Activity: A faithful transcript of every entry is required; pictures do not belong in it.

++++++++++

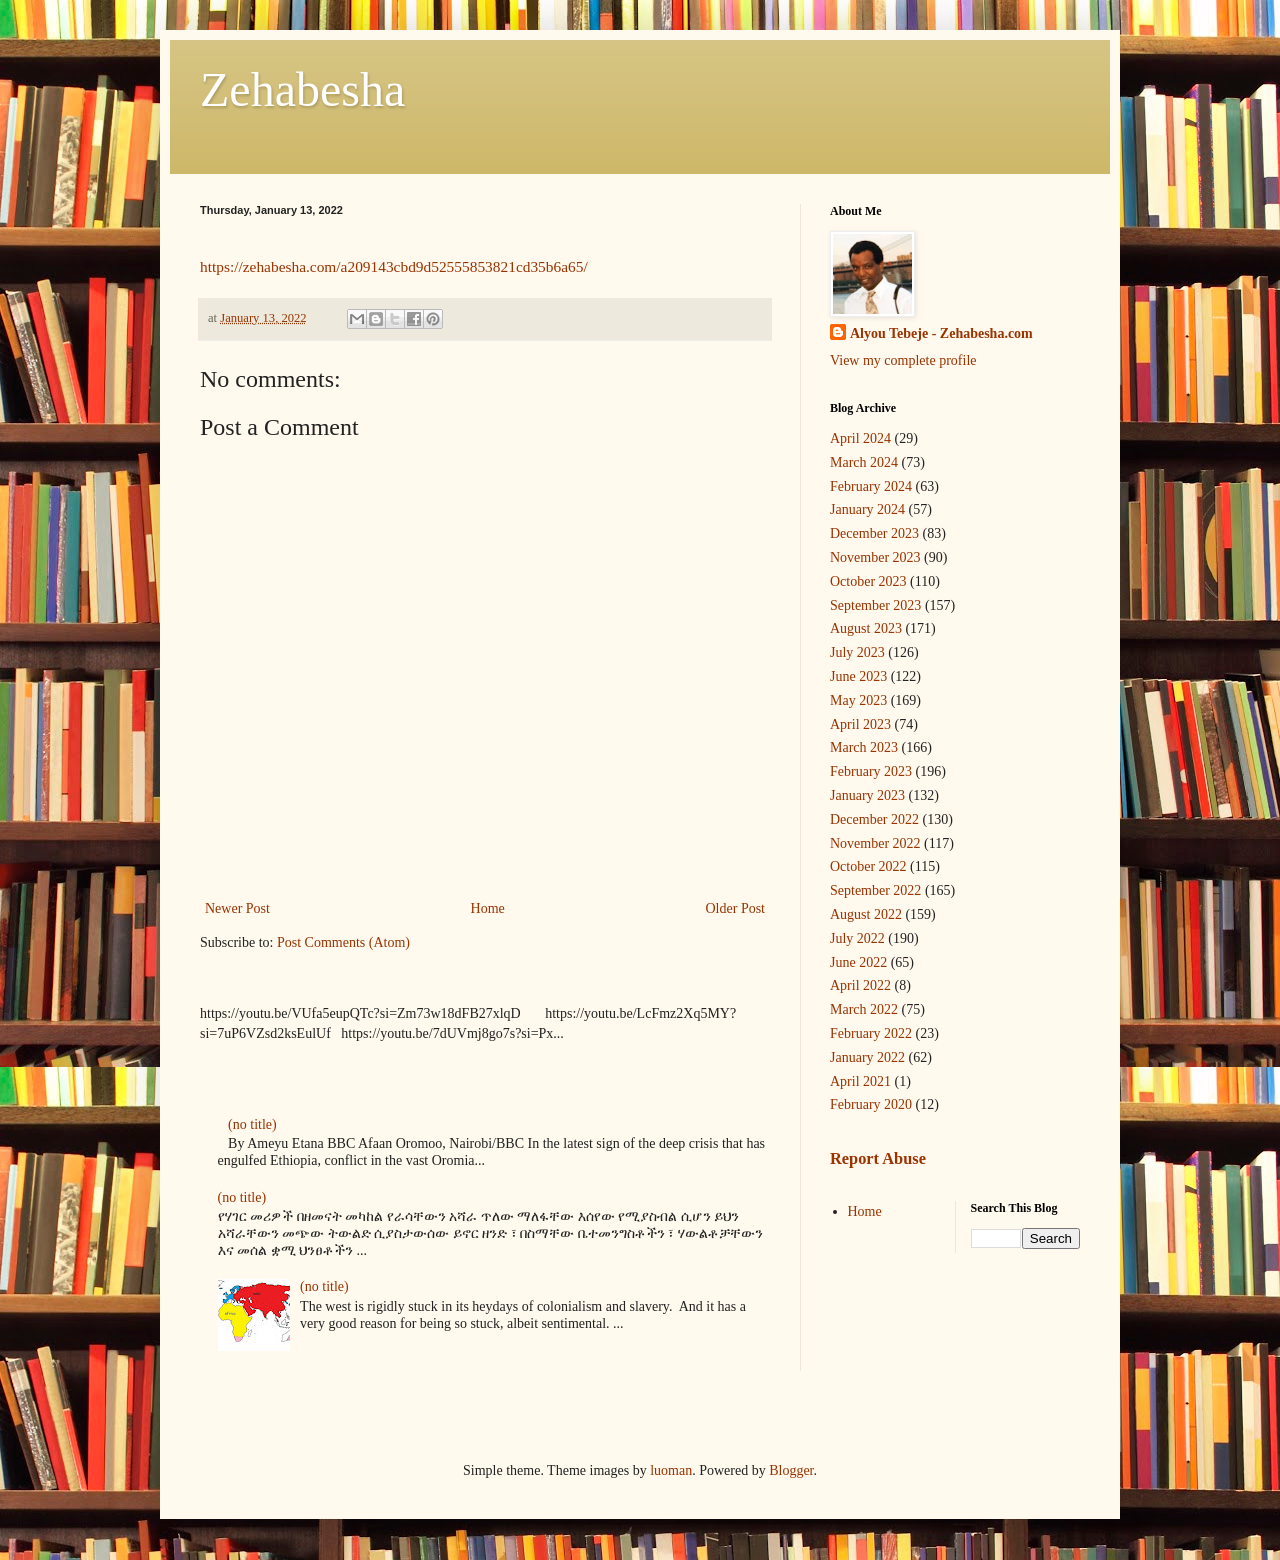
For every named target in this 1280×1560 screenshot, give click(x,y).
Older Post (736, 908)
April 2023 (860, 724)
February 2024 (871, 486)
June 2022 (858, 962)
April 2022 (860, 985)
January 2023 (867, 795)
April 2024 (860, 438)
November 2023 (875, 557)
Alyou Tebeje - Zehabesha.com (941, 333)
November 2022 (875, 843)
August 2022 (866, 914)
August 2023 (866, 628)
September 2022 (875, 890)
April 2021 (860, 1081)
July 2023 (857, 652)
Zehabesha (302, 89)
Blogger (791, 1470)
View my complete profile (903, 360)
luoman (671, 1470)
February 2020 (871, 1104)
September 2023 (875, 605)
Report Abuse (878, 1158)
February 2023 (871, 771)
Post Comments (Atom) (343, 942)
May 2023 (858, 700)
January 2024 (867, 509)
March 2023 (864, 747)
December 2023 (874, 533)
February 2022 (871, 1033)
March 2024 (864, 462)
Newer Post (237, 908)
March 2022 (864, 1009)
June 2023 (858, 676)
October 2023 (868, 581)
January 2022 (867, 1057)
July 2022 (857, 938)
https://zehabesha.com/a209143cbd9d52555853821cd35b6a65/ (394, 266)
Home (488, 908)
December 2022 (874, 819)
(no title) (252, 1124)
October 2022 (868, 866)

++++++++++

Response for this exercise:
For every named target in this 1280×1560 screenshot, give click(x,y).
Older Post (736, 908)
April 2023 (860, 724)
February 2024 (871, 486)
June 2022 (858, 962)
April 2022 (860, 985)
January 2023 (867, 795)
April 2024 (860, 438)
November 2023 (875, 557)
Alyou Tebeje - Zehabesha.com (941, 333)
November 2022 (875, 843)
August 2022 (866, 914)
August 2023 (866, 628)
September 2022 (875, 890)
April 2021 (860, 1081)
July 2023 (857, 652)
Zehabesha (302, 89)
Blogger (791, 1470)
View my complete profile (903, 360)
luoman (671, 1470)
February 2020 (871, 1104)
September 2023 (875, 605)
Report Abuse (878, 1158)
February 2023 (871, 771)
Post Comments (Atom) (343, 942)
May 2023 (858, 700)
January 2024 (867, 509)
March 2023 (864, 747)
December 2023 (874, 533)
February 2022 (871, 1033)
March 2024 (864, 462)
Newer Post (237, 908)
March 2022 (864, 1009)
June 2023 (858, 676)
October 2023 (868, 581)
January 2022 (867, 1057)
July 2022 (857, 938)
https://zehabesha.com/a209143cbd9d52555853821cd35b6a65/ (394, 266)
Home (488, 908)
December 2022 (874, 819)
(no title) (252, 1124)
October 2022 (868, 866)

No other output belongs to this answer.